Journal of the Formosan Medical Association (Apr 2015)
Chemokine MCP1/CCL2 and RANTES/CCL5 gene polymorphisms influence Henoch–Schönlein purpura susceptibility and severity
Abstract
Henoch–Schönlein purpura (HSP) is the most common small vessel vasculitis in children. It is considered to be an IgA-containing immune complex-mediated disease. Chemokines are small secreted proteins that attract leukocytes during inflammation. Our aim was to determine the serum levels of chemokines and investigate the association of chemokine gene polymorphisms with childhood HSP. Methods: Serum levels of chemokines (interleukin-8/CXCL8, MCP-1/CCL2, RANTES/CCL5, MIG/CXCL9, and IP-10/CXCL10) were determined using cytometric beads arrays. We investigated the association of three single-nucleotide polymorphisms (SNPs) MCP1/CCL2 −2518C/T, RANTES/CCL5 −403C/T, and RANTES/CCL5 −28C/G with HSP in 85 HSP patients and 136 healthy controls.
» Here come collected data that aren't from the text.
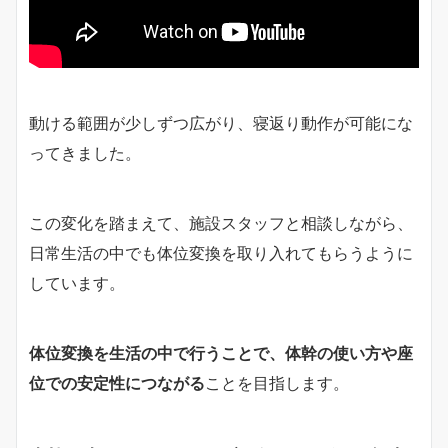
動ける範囲が少しずつ広がり、寝返り動作が可能にな
ってきました。
この変化を踏まえて、施設スタッフと相談しながら、
日常生活の中でも体位変換を取り入れてもらうように
しています。
体位変換を生活の中で行うことで、体幹の使い方や座
位での安定性につながる
ことを目指します。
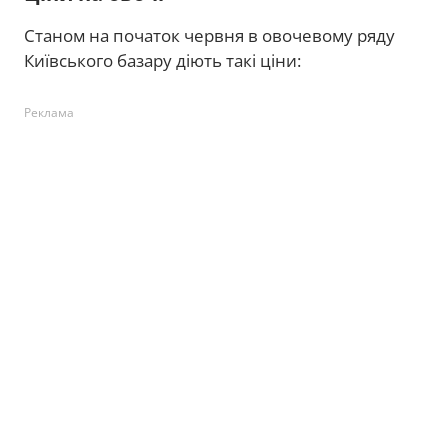
Станом на початок червня в овочевому ряду
Київського базару діють такі ціни:
Реклама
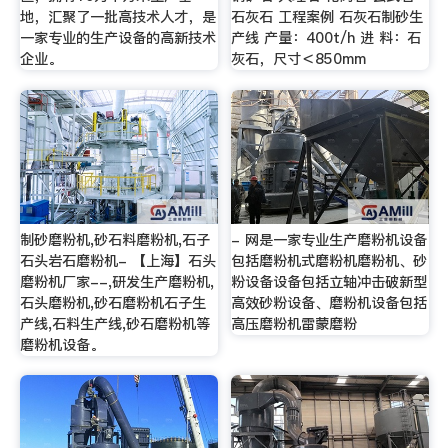
地，汇聚了一批高技术人才，是
石灰石 工程案例 石灰石制砂生
一家专业的生产设备的高新技术
产线 产量：400t/h 进 料：石
企业。
灰石，尺寸＜850mm
制砂磨粉机,砂石料磨粉机,石子
- 网是一家专业生产磨粉机设备
石头岩石磨粉机- 【上海】石头
包括磨粉机式磨粉机磨粉机、砂
磨粉机厂家--,研发生产磨粉机,
粉设备设备包括立轴冲击破新型
石头磨粉机,砂石磨粉机石子生
高效砂粉设备、磨粉机设备包括
产线,石料生产线,砂石磨粉机等
高压磨粉机雷蒙磨粉
磨粉机设备。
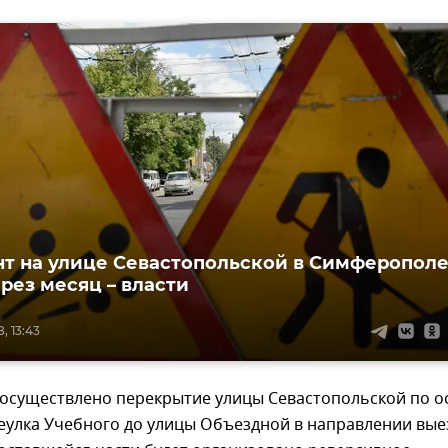
т на улице Севастопольской в Симферопол
ерез месяц – власти
, 13:43
т осуществлено перекрытие улицы Севастопольской по о
еулка Учебного до улицы Объездной в направлении вые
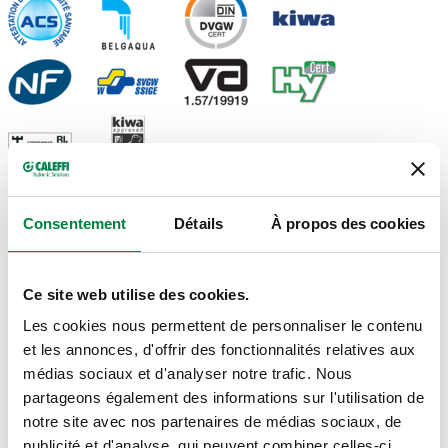
Consentement
Détails
À propos des cookies
SCHÉMAS ET SPÉCIFICATIONS
Ce site web utilise des cookies.
Code article
Raccord
Actions
Les cookies nous permettent de personnaliser le contenu
et les annonces, d'offrir des fonctionnalités relatives aux
575005
DN 50 (EN 1092-1) PN 10
médias sociaux et d'analyser notre trafic. Nous
Coll
partageons également des informations sur l'utilisation de
notre site avec nos partenaires de médias sociaux, de
Plans 2D
publicité et d'analyse, qui peuvent combiner celles-ci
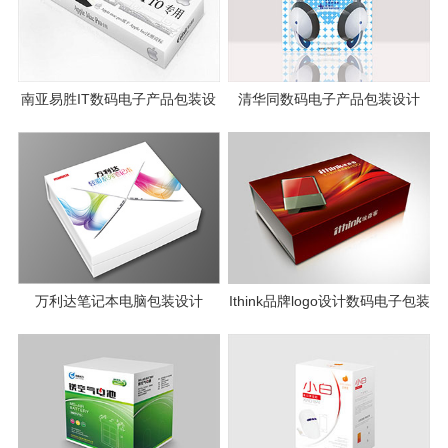
南亚易胜IT数码电子产品包装设
清华同数码电子产品包装设计
计
万利达笔记本电脑包装设计
Ithink品牌logo设计数码电子包装
设计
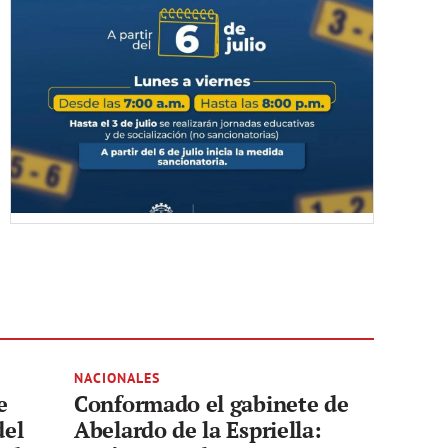
NACIONALES
e
Conformado el gabinete de
del
Abelardo de la Espriella:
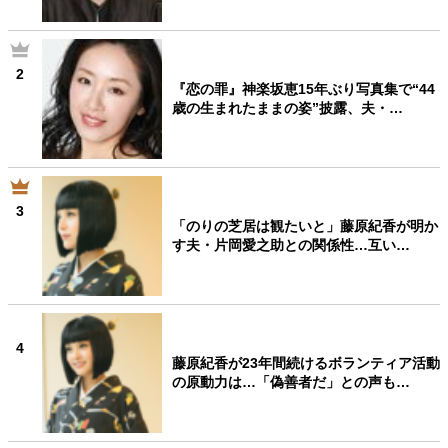
2
『恋の罪』神楽坂恵15年ぶり写真集で“44
歳の生まれたままの姿”披露、夫・…
3
「のりの芝居は観たいと」藤原紀香が明か
す夫・片岡愛之助との関係性…互い…
4
藤原紀香が23年間続けるボランティア活動
の原動力は…「偽善者だ」との声も…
Results: Five serum chemokine levels were significantly elevated in patients with the acute stage of HSP compared to the normal controls (p < 0.05). MCP1/CCL2 −2518 TT genotype and T allele were associated with the risk for HSP with OR (95% CI) 3.32 (1.45–7.59) and 1.78 (1.20–2.64), respectively. The RANTES/CCL5 −28 GG genotype was associated with a significantly lower percentage of corticosteroid usage and lower corticosteroid accumulative dose in HSP patients. RANTES/CCL5 −403 TC and TT genotype were significantly associated with renal manifestations with an OR (95% CI) of 4.33 (1.44–12.99), adjusted for sex and age and the other two SNP genotypes. Conclusion: Our results support the fact that chemokines play important roles in the pathogenesis of HSP. MCP1/CCL2 gene polymorphisms were associated with susceptibility for HSP. RANTES/CCL5 gene polymorphisms may be related to disease severity and HSP nephritis.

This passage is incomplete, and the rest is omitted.